Puis je vidai par la fenêtre la boîte de fer-blanc remplie de copeaux de bois dans laquelle on lui avait conseillé de cracher pour épargner la blancheur des murs et le dérisoire mobilier. Il me sembla entre-temps qu'elle avait repris un peu de tonus ou qu'elle s'efforçait de me le démontrer pour éviter la rudesse avec laquelle j'avais l'habitude de la tancer quand elle se laissait trop abattre. Je me munis d'un chiffon pour lui essuyer le front et les lèvres ainsi que le devant de sa camisole, jauni par la morve et le dégueulis.

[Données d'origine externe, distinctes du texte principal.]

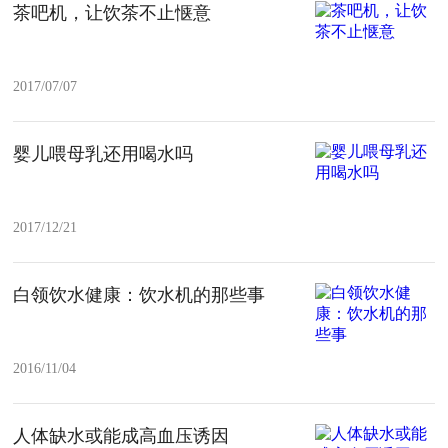
茶吧机，让饮茶不止惬意
2017/07/07
婴儿喂母乳还用喝水吗
2017/12/21
白领饮水健康：饮水机的那些事
2016/11/04
人体缺水或能成高血压诱因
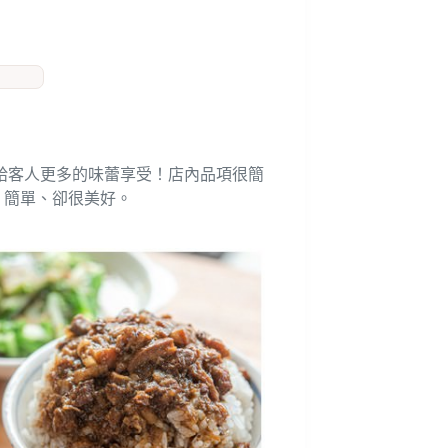
給客人更多的味蕾享受！店內品項很簡
，簡單、卻很美好。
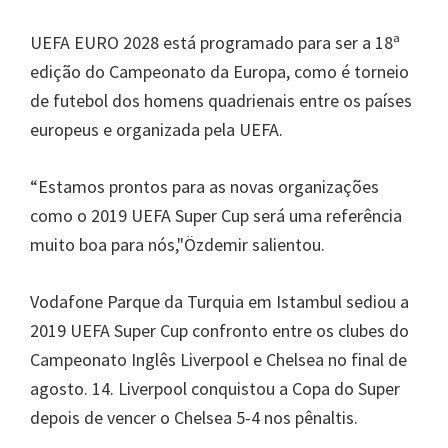
UEFA EURO 2028 está programado para ser a 18ª
edição do Campeonato da Europa, como é torneio
de futebol dos homens quadrienais entre os países
europeus e organizada pela UEFA.
“Estamos prontos para as novas organizações
como o 2019 UEFA Super Cup será uma referência
muito boa para nós,"Özdemir salientou.
Vodafone Parque da Turquia em Istambul sediou a
2019 UEFA Super Cup confronto entre os clubes do
Campeonato Inglês Liverpool e Chelsea no final de
agosto. 14. Liverpool conquistou a Copa do Super
depois de vencer o Chelsea 5-4 nos pênaltis.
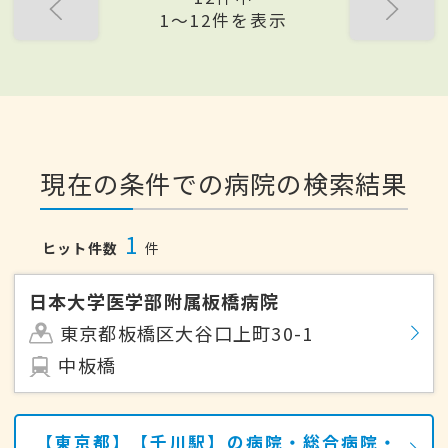
1〜12件を表示
現在の条件での病院の検索結果
1
ヒット件数
件
日本大学医学部附属板橋病院
東京都板橋区大谷口上町30-1
中板橋
【東京都】【千川駅】の病院・総合病院・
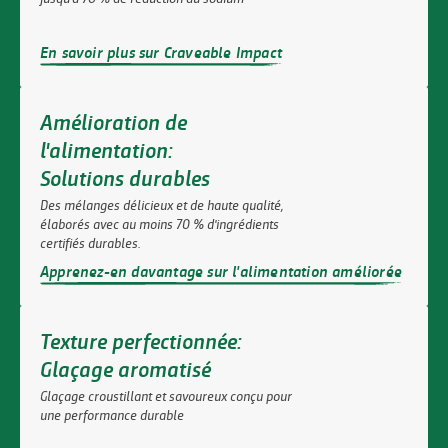
En savoir plus sur Craveable Impact
Amélioration de
l'alimentation:
Solutions durables
Des mélanges délicieux et de haute qualité,
élaborés avec au moins 70 % d'ingrédients
certifiés durables.
Apprenez-en davantage sur l'alimentation améliorée
Texture perfectionnée:
Glaçage aromatisé
Glaçage croustillant et savoureux conçu pour
une performance durable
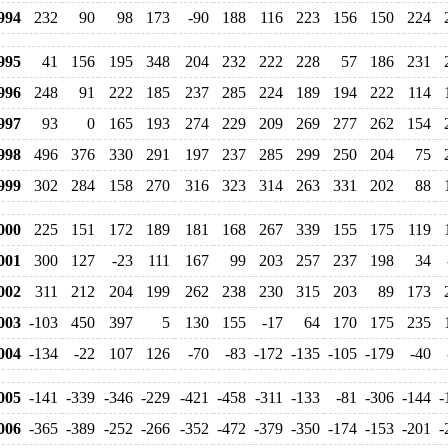
994
232
90
98
173
-90
188
116
223
156
150
224
995
41
156
195
348
204
232
222
228
57
186
231
996
248
91
222
185
237
285
224
189
194
222
114
997
93
0
165
193
274
229
209
269
277
262
154
998
496
376
330
291
197
237
285
299
250
204
75
999
302
284
158
270
316
323
314
263
331
202
88
000
225
151
172
189
181
168
267
339
155
175
119
001
300
127
-23
111
167
99
203
257
237
198
34
002
311
212
204
199
262
238
230
315
203
89
173
003
-103
450
397
5
130
155
-17
64
170
175
235
004
-134
-22
107
126
-70
-83
-172
-135
-105
-179
-40
005
-141
-339
-346
-229
-421
-458
-311
-133
-81
-306
-144
-
006
-365
-389
-252
-266
-352
-472
-379
-350
-174
-153
-201
-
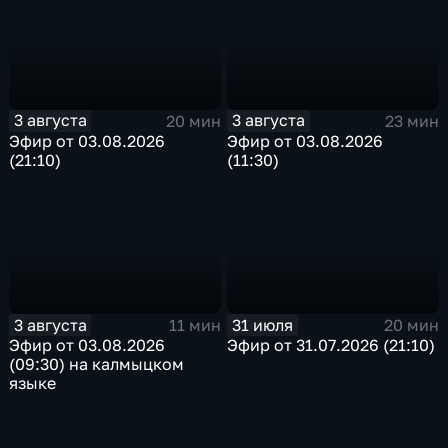
3 августа
3 августа
20 мин
23 мин
Эфир от 03.08.2026
Эфир от 03.08.2026
(21:10)
(11:30)
3 августа
31 июля
11 мин
20 мин
Эфир от 03.08.2026
Эфир от 31.07.2026 (21:10)
(09:30) на калмыцком
языке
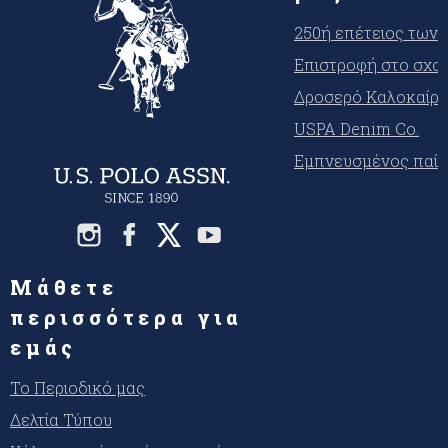
250ή επέτειος των
Επιστροφή στο σχο
Δροσερό Καλοκαίρι
USPA Denim Co.
Εμπνευσμένος παίκ
Μάθετε
περισσότερα για
εμάς
Το Περιοδικό μας
Δελτία Τύπου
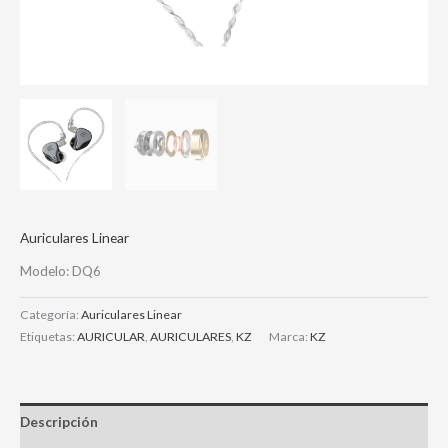
Auriculares Linear
Modelo: DQ6
Categoría:
Auriculares Linear
Etiquetas:
AURICULAR
,
AURICULARES
,
KZ
Marca:
KZ
Descripción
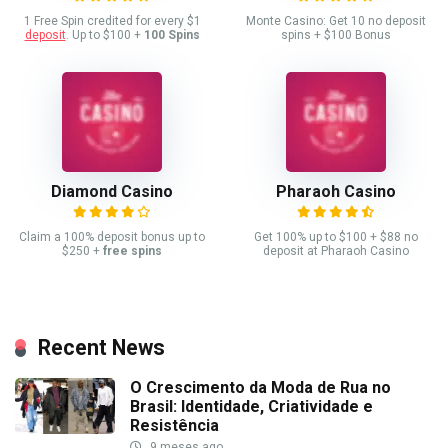
1 Free Spin credited for every $1
Monte Casino: Get 10 no deposit
deposit
. Up to $100 +
100 Spins
spins + $100 Bonus
Diamond Casino
Pharaoh Casino
Claim a 100% deposit bonus up to
Get 100% up to $100 + $88 no
$250 +
free spins
deposit at Pharaoh Casino
Recent News
O Crescimento da Moda de Rua no
Brasil: Identidade, Criatividade e
Resistência
9 meses ago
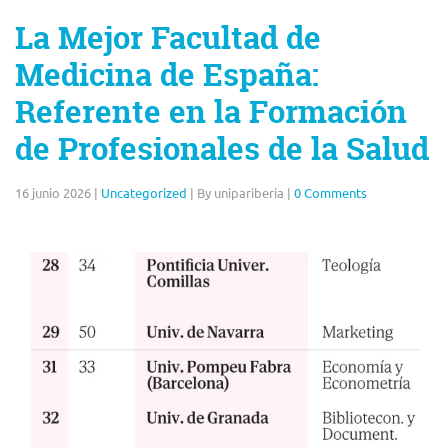
La Mejor Facultad de
Medicina de España:
Referente en la Formación
de Profesionales de la Salud
16 junio 2026
|
Uncategorized
|
By unipariberia
|
0 Comments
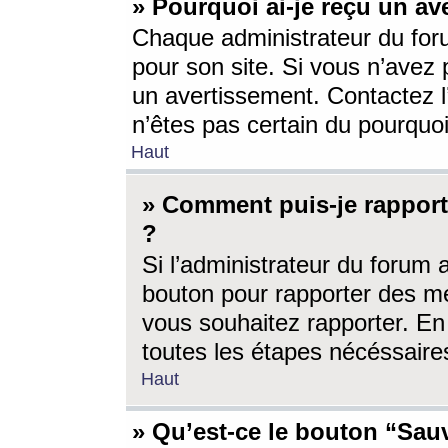
» Pourquoi ai-je reçu un av
Chaque administrateur du for
pour son site. Si vous n’avez
un avertissement. Contactez l
n’êtes pas certain du pourquo
Haut
» Comment puis-je rappor
?
Si l’administrateur du forum 
bouton pour rapporter des 
vous souhaitez rapporter. En 
toutes les étapes nécéssaire
Haut
» Qu’est-ce le bouton “Sauv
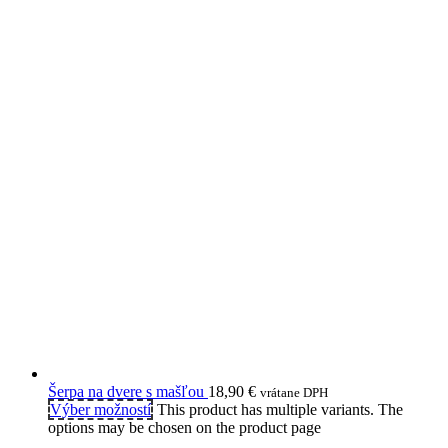
Šerpa na dvere s mašľou
18,90
€
vrátane DPH
Výber možností
This product has multiple variants. The
options may be chosen on the product page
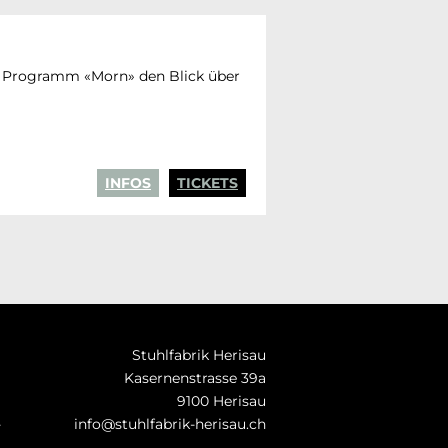
en Programm «Morn» den Blick über
INFOS
TICKETS
Stuhlfabrik Herisau
Kasernenstrasse 39a
9100 Herisau
-
info@stuhlfabrik-herisau.ch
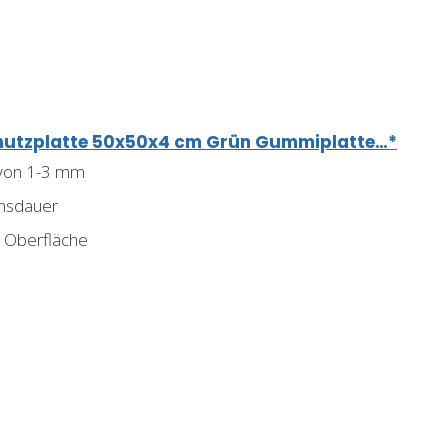
hutzplatte 50x50x4 cm Grün Gummiplatte…*
 von 1-3 mm
nsdauer
 Oberfläche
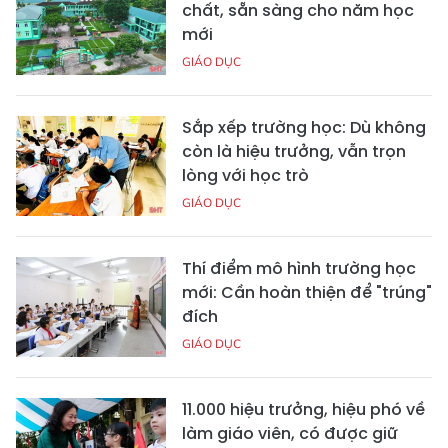
chất, sẵn sàng cho năm học
mới
GIÁO DỤC
Sắp xếp trường học: Dù không
còn là hiệu trưởng, vẫn trọn
lòng với học trò
GIÁO DỤC
Thí điểm mô hình trường học
mới: Cần hoàn thiện để "trúng"
đích
GIÁO DỤC
11.000 hiệu trưởng, hiệu phó về
làm giáo viên, có được giữ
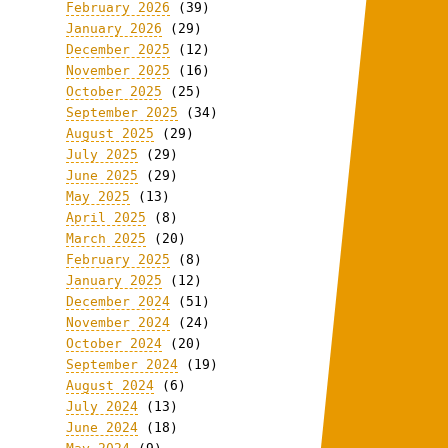
February 2026
(39)
January 2026
(29)
December 2025
(12)
November 2025
(16)
October 2025
(25)
September 2025
(34)
August 2025
(29)
July 2025
(29)
June 2025
(29)
May 2025
(13)
April 2025
(8)
March 2025
(20)
February 2025
(8)
January 2025
(12)
December 2024
(51)
November 2024
(24)
October 2024
(20)
September 2024
(19)
August 2024
(6)
July 2024
(13)
June 2024
(18)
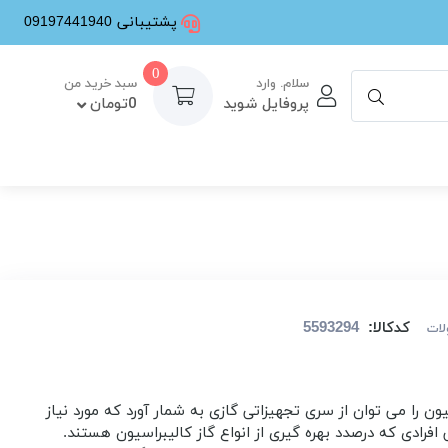
پشتیبانی 09197441940
0
سلام. وارد
سبد خرید من
پروفایل شوید
0تومان
کدکالا:
ات
ون را می توان از سری تجهیزاتی گازی به شمار آورد که مورد نیاز
افرادی که درصدد بهره گیری از انواع گاز کالیبراسیون هستند.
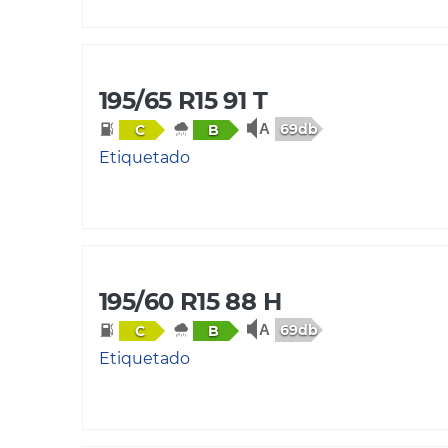
195/65 R15 91 T
69db
C
B
Etiquetado
195/60 R15 88 H
69db
C
B
Etiquetado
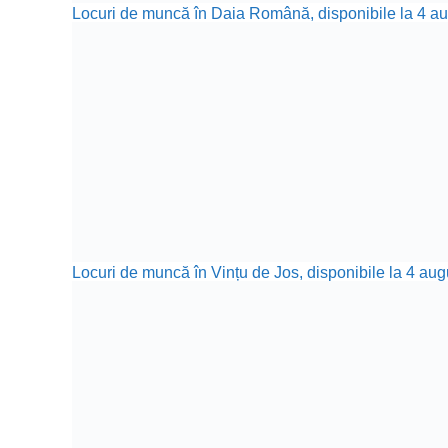
Locuri de muncă în Daia Română, disponibile la 4 aug
Locuri de muncă în Vințu de Jos, disponibile la 4 aug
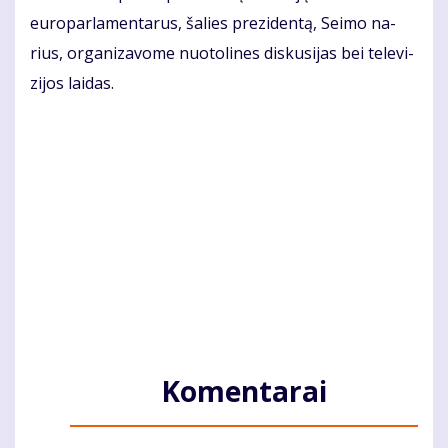
eu­ro­par­la­men­ta­rus, ša­lies pre­zi­den­tą, Sei­mo na­
rius, or­ga­ni­za­vo­me nuo­to­li­nes dis­ku­si­jas bei te­le­vi­
zi­jos lai­das.
Komentarai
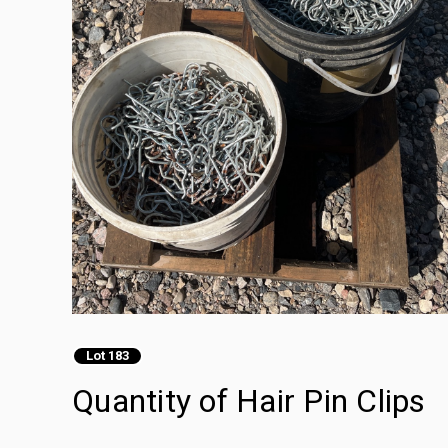
Lot 183
Quantity of Hair Pin Clips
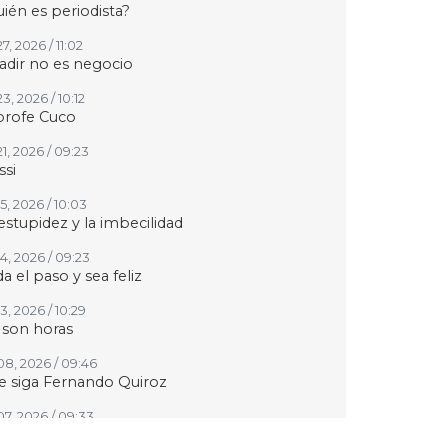
ién es periodista?
27, 2026 / 11:02
adir no es negocio
23, 2026 / 10:12
profe Cuco
21, 2026 / 09:23
si
15, 2026 / 10:03
estupidez y la imbecilidad
14, 2026 / 09:23
a el paso y sea feliz
13, 2026 / 10:29
 son horas
 08, 2026 / 09:46
 siga Fernando Quiroz
07, 2026 / 09:33
upo MAS contra Veracruz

Je me penchai un instant par la fenêtre pour entendre la voix de Mère-Griefs exploser dans le quartier. Elle devait maintenant se trouver au milieu de la rue, exposant aux wali-wali, aux répare-vélos et aux marchandes de nyebbe le sort de suppliciée que je lui faisais subir :
— Cette fois, je prendrai un escalier s'il le faut et je monterai jusqu'au ciel pour voir le bon Dieu en personne. Par Allah le bien-nommé, je ne me laisserai plus dépecer sans réagir. Jusqu'ici, j'ai été trop patiente, même au goût d'un chasseur de démons. Eh bien, à partir d'aujourd'hui, c'est fini la patience. Je n'attends plus que Jooma-Galle. Sitôt qu'il sera là, je vais lui demander de choisir : me soutenir ou me répudier ! Je dois être la seule au monde à me faire piétiner par un chenapan. Oui, un enfant de rien du tout que vous avez gavé et habillé, porté sur le dos et épouillé et qui, un beau jour, vous enfonce des épines dans les mollets et le crâne. Lequel d'entre vous accepterait cela, gens honnêtes et musulmans ? Je préfère m'éclater la tête ou alors griller dans un four que de vivre cette vie-là…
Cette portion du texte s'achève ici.